Why do we integrate a function to find the area under it?

[Juwane]

Why, when finding the area by definite integral, we have to find the indefinite integral first? As I understand, to find the area of under the curve, all we need is the equation of the curve. On the other hand, the indefinite integral helps us to find the original function from its derivative. So what does this have to do with finding the area?

 

[arildno]

Why, when finding the area by definite integral, we have to find the indefinite integral first?

You don't have to. If you have, in general, infinite time at your disposal.

As I understand, to find the area of under the curve, all we need is the equation of the curve. On the other hand, the indefinite integral helps us to find the original function from its derivative. So what does this have to do with finding the area?

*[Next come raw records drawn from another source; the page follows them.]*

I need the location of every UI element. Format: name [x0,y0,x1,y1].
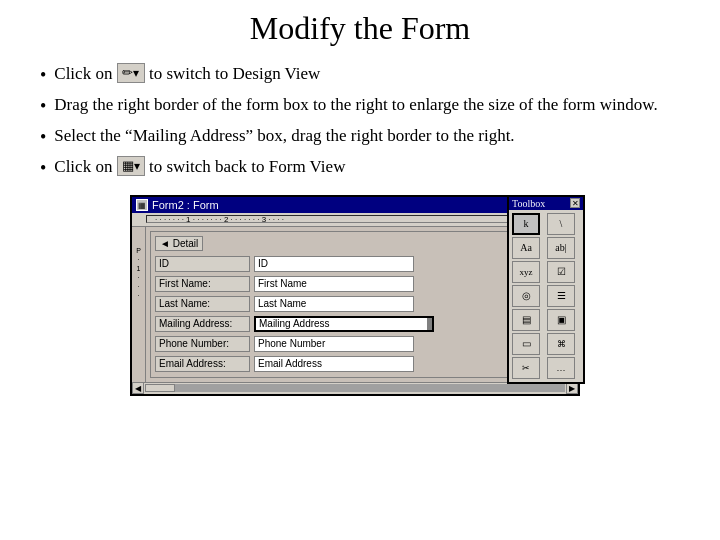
bullet-text-4: Click on ▾ to switch back to Form View [54,154,690,180]
form-window-icon: ▦ [136,199,148,211]
field-label-email: Email Address: [155,356,250,372]
phone-number-text: Phone Number [258,338,325,349]
bullet-dot-3: • [40,124,46,152]
scroll-left-arrow[interactable]: ◀ [132,382,144,394]
screenshot-area: ▦ Form2 : Form _ □ ✕ · · · · · · · 1 · ·… [130,195,590,396]
field-label-firstname: First Name: [155,276,250,292]
field-label-lastname: Last Name: [155,296,250,312]
detail-header: ◄ Detail [155,236,203,251]
toolbox-close-button[interactable]: ✕ [570,198,580,208]
toolbox-toggle-tool[interactable]: xyz [512,261,540,283]
bullet-item-1: • Click on ▾ to switch to Design View [40,61,690,90]
bullet-list: • Click on ▾ to switch to Design View • … [40,61,690,183]
bullet-dot-4: • [40,155,46,183]
toolbox-body: k \ Aa ab| xyz ☑ ◎ ☰ ▤ ▣ ▭ ⌘ ✂ … [509,210,583,382]
bullet-dot-1: • [40,62,46,90]
toolbox-label-tool[interactable]: Aa [512,237,540,259]
bullet-text-2: Drag the right border of the form box to… [54,92,690,118]
toolbox-checkbox-tool[interactable]: ☑ [547,261,575,283]
toolbox-select-tool[interactable]: k [512,213,540,235]
bullet-text-3: Select the “Mailing Address” box, drag t… [54,123,690,149]
toolbox-textbox-tool[interactable]: ab| [547,237,575,259]
design-view-icon-btn[interactable]: ▾ [117,63,145,83]
toolbox-titlebar: Toolbox ✕ [509,197,583,210]
pencil-icon [122,66,133,80]
field-value-phonenumber[interactable]: Phone Number [254,336,414,352]
bullet-item-2: • Drag the right border of the form box … [40,92,690,121]
bullet-dot-2: • [40,93,46,121]
toolbox-listbox-tool[interactable]: ☰ [547,285,575,307]
field-value-mailingaddress[interactable]: Mailing Address [254,316,434,332]
scroll-track[interactable] [145,384,565,392]
bullet-item-3: • Select the “Mailing Address” box, drag… [40,123,690,152]
form-view-icon-btn[interactable]: ▾ [117,156,145,176]
page-title: Modify the Form [30,10,690,47]
field-value-lastname[interactable]: Last Name [254,296,414,312]
toolbox-more-tool[interactable]: … [547,357,575,379]
field-label-id: ID [155,256,250,272]
field-value-id[interactable]: ID [254,256,414,272]
field-value-firstname[interactable]: First Name [254,276,414,292]
form-window-title: Form2 : Form [152,199,219,211]
toolbox-panel: Toolbox ✕ k \ Aa ab| xyz ☑ ◎ ☰ ▤ ▣ ▭ ⌘ ✂ [507,195,585,384]
toolbox-image-tool[interactable]: ▣ [547,309,575,331]
toolbox-option-tool[interactable]: ◎ [512,285,540,307]
bullet-item-4: • Click on ▾ to switch back to Form View [40,154,690,183]
resize-handle[interactable] [427,318,432,330]
toolbox-title: Toolbox [512,198,545,209]
detail-label: ◄ Detail [160,238,198,249]
toolbox-page-break-tool[interactable]: ⌘ [547,333,575,355]
toolbox-combobox-tool[interactable]: ▤ [512,309,540,331]
field-value-email[interactable]: Email Address [254,356,414,372]
field-label-mailingaddress: Mailing Address: [155,316,250,332]
toolbox-line-tool[interactable]: \ [547,213,575,235]
titlebar-left: ▦ Form2 : Form [136,199,219,211]
form-icon [122,159,134,173]
toolbox-frame-tool[interactable]: ▭ [512,333,540,355]
scroll-right-arrow[interactable]: ▶ [566,382,578,394]
toolbox-subform-tool[interactable]: ✂ [512,357,540,379]
row-numbers: P · 1 · · · [132,227,146,382]
page-container: Modify the Form • Click on ▾ to switch t… [0,0,720,540]
field-label-phonenumber: Phone Number: [155,336,250,352]
scroll-thumb[interactable] [145,384,175,392]
bullet-text-1: Click on ▾ to switch to Design View [54,61,690,87]
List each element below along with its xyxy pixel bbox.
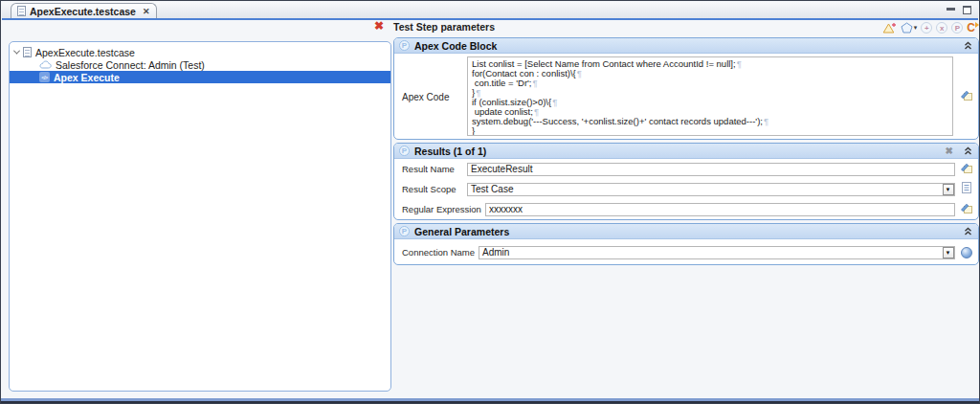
- testcase-file-icon: [23, 47, 32, 57]
- tab-title: ApexExecute.testcase: [30, 6, 136, 17]
- apex-section-title: Apex Code Block: [414, 40, 959, 52]
- connection-name-value: Admin: [479, 247, 942, 258]
- result-scope-label: Result Scope: [402, 184, 467, 194]
- code-line: for(Contact con : conlist)\{¶: [472, 69, 948, 79]
- code-line: system.debug('---Success, '+conlist.size…: [472, 117, 948, 126]
- testcase-tree-panel: ApexExecute.testcaseSalesforce Connect: …: [9, 41, 391, 392]
- provar-section-icon: P: [399, 146, 410, 156]
- result-scope-value: Test Case: [468, 184, 943, 194]
- apex-section-body: Apex Code List conlist = [Select Name fr…: [394, 54, 978, 140]
- regular-expression-row: Regular Expression: [394, 199, 978, 219]
- connection-name-label: Connection Name: [402, 247, 479, 258]
- refresh-c-icon[interactable]: C: [967, 22, 975, 34]
- result-name-input[interactable]: [467, 163, 955, 176]
- text-assist-icon[interactable]: [960, 161, 973, 178]
- tag-dropdown-icon[interactable]: ▾: [901, 22, 918, 34]
- results-section: P Results (1 of 1) ✖ Result Name Result …: [393, 143, 979, 220]
- connection-icon[interactable]: [961, 247, 972, 258]
- apex-code-icon: </>: [39, 72, 50, 82]
- apex-code-editor[interactable]: List conlist = [Select Name from Contact…: [467, 56, 953, 136]
- connection-name-row: Connection Name Admin ▼: [394, 242, 978, 262]
- provar-section-icon: P: [399, 226, 410, 236]
- collapse-section-icon[interactable]: [964, 227, 972, 236]
- tree-item[interactable]: </>Apex Execute: [10, 71, 390, 83]
- delete-test-step-icon[interactable]: ✖: [374, 19, 384, 33]
- view-window-controls: [947, 6, 971, 14]
- code-line: if (conlist.size()>0)\{¶: [472, 98, 948, 107]
- text-assist-icon[interactable]: [960, 88, 973, 105]
- provar-section-icon: P: [399, 40, 410, 51]
- regular-expression-input[interactable]: [485, 203, 955, 216]
- params-toolbar: ▾ + x P C: [882, 20, 975, 35]
- salesforce-cloud-icon: [39, 60, 52, 69]
- result-name-row: Result Name: [394, 159, 978, 179]
- collapse-section-icon[interactable]: [964, 146, 972, 155]
- variable-circle-icon[interactable]: x: [936, 22, 947, 34]
- active-tab-underline: [2, 18, 978, 20]
- tree-item[interactable]: ApexExecute.testcase: [10, 46, 390, 58]
- apex-section-header[interactable]: P Apex Code Block: [394, 38, 978, 54]
- editor-tab[interactable]: ApexExecute.testcase ✕: [11, 3, 157, 18]
- dropdown-arrow-icon[interactable]: ▼: [943, 247, 954, 258]
- pilcrow-mark: ¶: [764, 116, 768, 126]
- add-alert-icon[interactable]: [882, 22, 897, 34]
- add-circle-icon[interactable]: +: [921, 22, 932, 34]
- apex-code-block-section: P Apex Code Block Apex Code List conlist…: [393, 37, 979, 140]
- tree-item-label: Salesforce Connect: Admin (Test): [56, 59, 205, 71]
- result-scope-row: Result Scope Test Case ▼: [394, 179, 978, 199]
- pilcrow-mark: ¶: [533, 78, 538, 88]
- general-section-header[interactable]: P General Parameters: [394, 224, 978, 239]
- text-assist-icon[interactable]: [960, 201, 973, 218]
- expander-chevron-icon[interactable]: [13, 48, 20, 55]
- code-line: con.title = 'Dr';¶: [472, 79, 948, 88]
- app-window: ApexExecute.testcase ✕ ApexExecute.testc…: [0, 0, 980, 404]
- results-section-header[interactable]: P Results (1 of 1) ✖: [394, 144, 978, 159]
- dropdown-arrow-icon[interactable]: ▼: [943, 184, 954, 195]
- result-name-label: Result Name: [402, 164, 467, 174]
- editor-tab-bar: ApexExecute.testcase ✕: [2, 2, 978, 18]
- delete-result-icon[interactable]: ✖: [946, 146, 953, 156]
- minimize-view-icon[interactable]: [947, 8, 955, 11]
- tree-item-label: ApexExecute.testcase: [35, 47, 135, 58]
- apex-code-label: Apex Code: [402, 92, 449, 102]
- parameter-circle-icon[interactable]: P: [951, 22, 963, 34]
- tree-item-label: Apex Execute: [54, 72, 120, 83]
- tab-close-icon[interactable]: ✕: [143, 7, 150, 16]
- maximize-view-icon[interactable]: [963, 6, 971, 14]
- testcase-tree: ApexExecute.testcaseSalesforce Connect: …: [10, 42, 390, 83]
- code-line: }: [472, 126, 948, 136]
- general-parameters-section: P General Parameters Connection Name Adm…: [393, 223, 979, 265]
- regular-expression-label: Regular Expression: [402, 204, 485, 214]
- panel-title: Test Step parameters: [393, 21, 495, 33]
- value-list-icon[interactable]: [961, 181, 972, 198]
- pilcrow-mark: ¶: [552, 97, 557, 107]
- results-section-title: Results (1 of 1): [414, 146, 941, 157]
- window-bottom-edge: [1, 398, 979, 403]
- pilcrow-mark: ¶: [737, 58, 742, 69]
- tree-item[interactable]: Salesforce Connect: Admin (Test): [10, 58, 390, 71]
- dropdown-caret-icon: ▾: [914, 24, 918, 32]
- pilcrow-mark: ¶: [577, 68, 582, 79]
- general-section-title: General Parameters: [414, 226, 959, 237]
- connection-name-dropdown[interactable]: Admin ▼: [479, 246, 955, 259]
- collapse-section-icon[interactable]: [964, 41, 972, 50]
- result-scope-dropdown[interactable]: Test Case ▼: [467, 183, 955, 196]
- testcase-file-icon: [17, 6, 26, 16]
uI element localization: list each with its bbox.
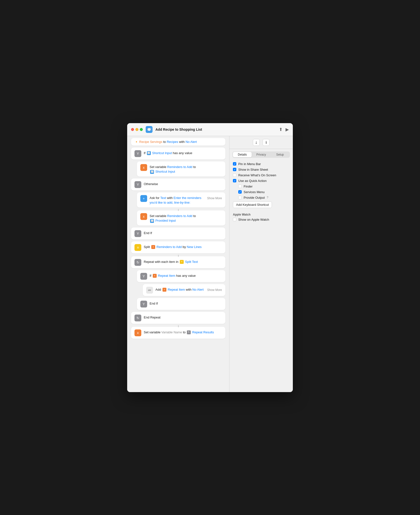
set-var-1-keyword: Set variable — [150, 165, 167, 169]
add-keyboard-shortcut-button[interactable]: Add Keyboard Shortcut — [233, 201, 272, 208]
partial-recipes: Recipes — [167, 140, 178, 144]
end-if-2-block[interactable]: Y End If — [137, 298, 225, 310]
services-menu-row: Services Menu — [238, 190, 289, 194]
app-icon: 🍽️ — [146, 126, 153, 133]
end-if-1-block[interactable]: Y End If — [131, 228, 225, 239]
close-button[interactable] — [131, 128, 134, 131]
otherwise-keyword: Otherwise — [144, 182, 158, 186]
pin-in-menu-bar-checkbox[interactable] — [233, 162, 236, 166]
add-content: Show More Add x Repeat Item with No Aler… — [155, 287, 222, 292]
ask-for-icon: + — [140, 195, 147, 202]
repeat-results-inline-icon: ↻ — [187, 330, 191, 334]
show-on-apple-watch-checkbox[interactable] — [233, 218, 236, 221]
if-2-block[interactable]: Y If x Repeat Item has any value — [137, 270, 225, 282]
show-on-apple-watch-row: Show on Apple Watch — [233, 218, 289, 221]
set-var-1-value: Shortcut Input — [155, 170, 175, 173]
run-button[interactable]: ▶ — [286, 127, 289, 132]
repeat-block[interactable]: ↻ Repeat with each item in ≡ Split Text — [131, 256, 225, 268]
add-var: Repeat Item — [168, 288, 185, 291]
receive-whats-on-screen-checkbox[interactable] — [233, 173, 236, 177]
otherwise-block[interactable]: Y Otherwise — [131, 178, 225, 190]
end-repeat-content: End Repeat — [144, 314, 222, 320]
tab-details[interactable]: Details — [233, 152, 252, 157]
show-in-share-sheet-checkbox[interactable] — [233, 168, 236, 171]
set-var-3-block[interactable]: x Set variable Variable Name to ↻ Repeat… — [131, 327, 225, 339]
end-if-2-keyword: End If — [150, 302, 158, 305]
set-var-2-to: to — [193, 214, 196, 218]
end-if-1-content: End If — [144, 230, 222, 236]
partial-recipe-servings: 🔸 Recipe Servings — [134, 140, 162, 144]
add-alert: No Alert — [192, 288, 204, 291]
show-in-share-sheet-label: Show in Share Sheet — [238, 168, 268, 171]
services-menu-checkbox[interactable] — [238, 190, 242, 194]
add-with: with — [186, 288, 192, 291]
set-var-3-value: Repeat Results — [192, 330, 214, 334]
finder-label: Finder — [244, 185, 253, 188]
set-var-2-block[interactable]: x Set variable Reminders to Add to ⬜ Pro… — [137, 210, 225, 226]
ask-type: Text — [160, 196, 166, 200]
set-var-3-to: to — [183, 330, 186, 334]
titlebar: 🍽️ Add Recipe to Shopping List ⬆ ▶ — [127, 123, 293, 136]
if-2-condition: has any value — [176, 274, 196, 277]
receive-whats-on-screen-label: Receive What's On Screen — [238, 173, 276, 177]
minimize-button[interactable] — [135, 128, 138, 131]
set-var-1-name: Reminders to Add — [167, 165, 192, 169]
reminders-inline-icon: x — [151, 245, 155, 249]
right-panel: ⤓ ℹ Details Privacy Setup Pin in Menu Ba… — [229, 136, 293, 392]
main-window: 🍽️ Add Recipe to Shopping List ⬆ ▶ 🔸 Rec… — [127, 123, 293, 392]
split-by: by — [183, 245, 187, 249]
repeat-item-inline-icon-2: x — [162, 288, 166, 292]
services-menu-label: Services Menu — [244, 190, 265, 194]
add-block[interactable]: ≔ Show More Add x Repeat Item with No Al… — [143, 284, 225, 296]
ask-for-content: Show More Ask for Text with Enter the re… — [150, 195, 222, 205]
add-to-dock-button[interactable]: ⤓ — [253, 139, 260, 146]
set-var-3-content: Set variable Variable Name to ↻ Repeat R… — [144, 329, 222, 335]
show-in-share-sheet-row: Show in Share Sheet — [233, 168, 289, 171]
repeat-content: Repeat with each item in ≡ Split Text — [144, 259, 222, 264]
provide-output-row: Provide Output ? — [238, 196, 289, 199]
use-as-quick-action-row: Use as Quick Action — [233, 179, 289, 183]
if-block[interactable]: Y If ⬜ Shortcut Input has any value — [131, 148, 225, 159]
provide-output-checkbox[interactable] — [238, 196, 242, 199]
apple-watch-section-label: Apple Watch — [233, 213, 289, 216]
tab-privacy[interactable]: Privacy — [252, 152, 270, 157]
partial-top-block: 🔸 Recipe Servings to Recipes with No Ale… — [131, 138, 225, 146]
tab-setup[interactable]: Setup — [271, 152, 289, 157]
set-var-3-keyword: Set variable — [144, 330, 161, 334]
use-as-quick-action-checkbox[interactable] — [233, 179, 236, 182]
info-button[interactable]: ℹ — [263, 139, 269, 146]
if-2-content: If x Repeat Item has any value — [150, 273, 222, 278]
share-button[interactable]: ⬆ — [279, 127, 283, 132]
ask-with: with — [167, 196, 174, 200]
flow-container: 🔸 Recipe Servings to Recipes with No Ale… — [127, 136, 229, 343]
if-icon: Y — [134, 150, 141, 157]
receive-whats-on-screen-row: Receive What's On Screen — [233, 173, 289, 177]
split-block[interactable]: ≡ Split x Reminders to Add by New Lines — [131, 241, 225, 253]
provide-output-label: Provide Output — [244, 196, 265, 199]
partial-with-label: with — [179, 140, 186, 144]
left-panel: 🔸 Recipe Servings to Recipes with No Ale… — [127, 136, 229, 392]
end-repeat-block[interactable]: ↻ End Repeat — [131, 312, 225, 324]
split-content: Split x Reminders to Add by New Lines — [144, 244, 222, 249]
traffic-lights — [131, 128, 143, 131]
repeat-icon: ↻ — [134, 259, 141, 266]
finder-checkbox[interactable] — [238, 185, 242, 188]
ask-keyword: Ask for — [150, 196, 160, 200]
window-title: Add Recipe to Shopping List — [155, 128, 276, 131]
add-show-more[interactable]: Show More — [207, 288, 222, 292]
add-keyword: Add — [155, 288, 162, 291]
partial-no-alert: No Alert — [186, 140, 197, 144]
otherwise-content: Otherwise — [144, 181, 222, 187]
shortcut-input-inline-icon: ⬜ — [147, 151, 151, 155]
ask-for-block[interactable]: + Show More Ask for Text with Enter the … — [137, 192, 225, 208]
use-as-quick-action-label: Use as Quick Action — [238, 179, 267, 183]
fullscreen-button[interactable] — [140, 128, 143, 131]
provide-output-help-icon[interactable]: ? — [267, 196, 268, 199]
set-var-1-block[interactable]: x Set variable Reminders to Add to ⬜ Sho… — [137, 161, 225, 177]
titlebar-actions: ⬆ ▶ — [279, 127, 289, 132]
right-top-icons: ⤓ ℹ — [229, 136, 293, 149]
set-var-2-value: Provided Input — [155, 219, 176, 222]
ask-show-more[interactable]: Show More — [207, 196, 222, 200]
quick-action-sub-options: Finder Services Menu Provide Output ? — [238, 185, 289, 199]
if-keyword: If — [144, 151, 146, 155]
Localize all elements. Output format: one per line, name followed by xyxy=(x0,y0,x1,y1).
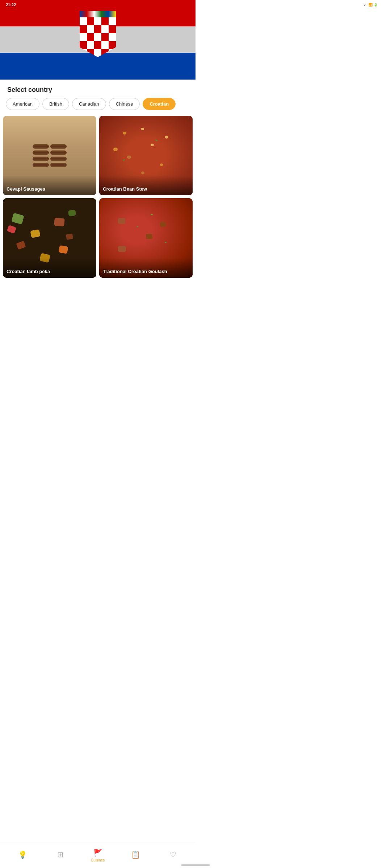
pill-british[interactable]: British xyxy=(42,98,69,110)
status-time: 21:22 xyxy=(6,3,16,7)
pill-canadian[interactable]: Canadian xyxy=(72,98,106,110)
flag-emblem xyxy=(76,11,119,61)
food-card-goulash[interactable]: Traditional Croatian Goulash xyxy=(99,198,193,278)
status-bar: 21:22 7 📶 🔋 41% xyxy=(0,0,196,9)
select-country-heading: Select country xyxy=(0,80,196,98)
food-card-cevapi[interactable]: Cevapi Sausages xyxy=(3,116,96,195)
food-card-label-cevapi: Cevapi Sausages xyxy=(3,175,96,195)
food-grid: Cevapi Sausages xyxy=(0,116,196,281)
main-content: Select country American British Canadian… xyxy=(0,80,196,310)
pill-chinese[interactable]: Chinese xyxy=(109,98,140,110)
country-pills-row: American British Canadian Chinese Croati… xyxy=(0,98,196,116)
food-card-label-bean-stew: Croatian Bean Stew xyxy=(99,175,193,195)
food-card-label-peka: Croatian lamb peka xyxy=(3,258,96,278)
food-card-bean-stew[interactable]: Croatian Bean Stew xyxy=(99,116,193,195)
flag-hero xyxy=(0,0,196,80)
pill-croatian[interactable]: Croatian xyxy=(143,98,176,110)
food-card-label-goulash: Traditional Croatian Goulash xyxy=(99,258,193,278)
food-card-peka[interactable]: Croatian lamb peka xyxy=(3,198,96,278)
pill-american[interactable]: American xyxy=(6,98,39,110)
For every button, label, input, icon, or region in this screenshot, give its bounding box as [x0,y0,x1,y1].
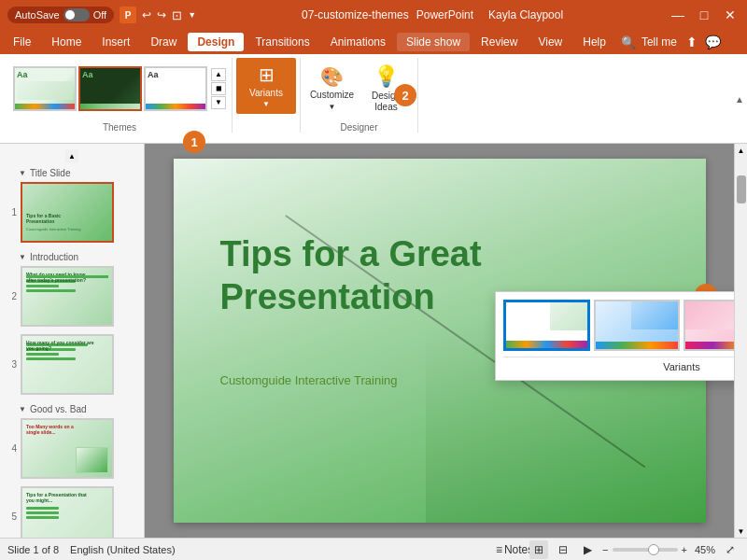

That is the truly beautiful insight in the fundamental theorem of calculus:

To sum up the area beneath some curve, essentially an INFINITE process, can trivially be done by finding an anti-derivative to the defining curve.

 

[Juwane]

[...]

That is the truly beautiful insight in the fundamental theorem of calculus:

To sum up the area beneath some curve, essentially an INFINITE process, can trivially be done by finding an anti-derivative to the defining curve.

One of the things that the fundamental theorem of calculus tells us that the area under a curve is equal to the area under that curve's derivative, right?

 

[elibj123]

One of the things that the fundamental theorem of calculus tells us that the area under a curve is equal to the area under that curve's derivative, right?

No, it tells us that integration (which is defined in a way that has nothing to do with derivatives or anti-derivatives) is opposite to derivation.

Which helps us in calculating integrals more efficiently.

 

[Juwane]

But it is true that the area under a curve is equal to the area under that curve's derivative, right?

 

[nicksauce]

But it is true that the area under a curve is equal to the area under that curve's derivative, right?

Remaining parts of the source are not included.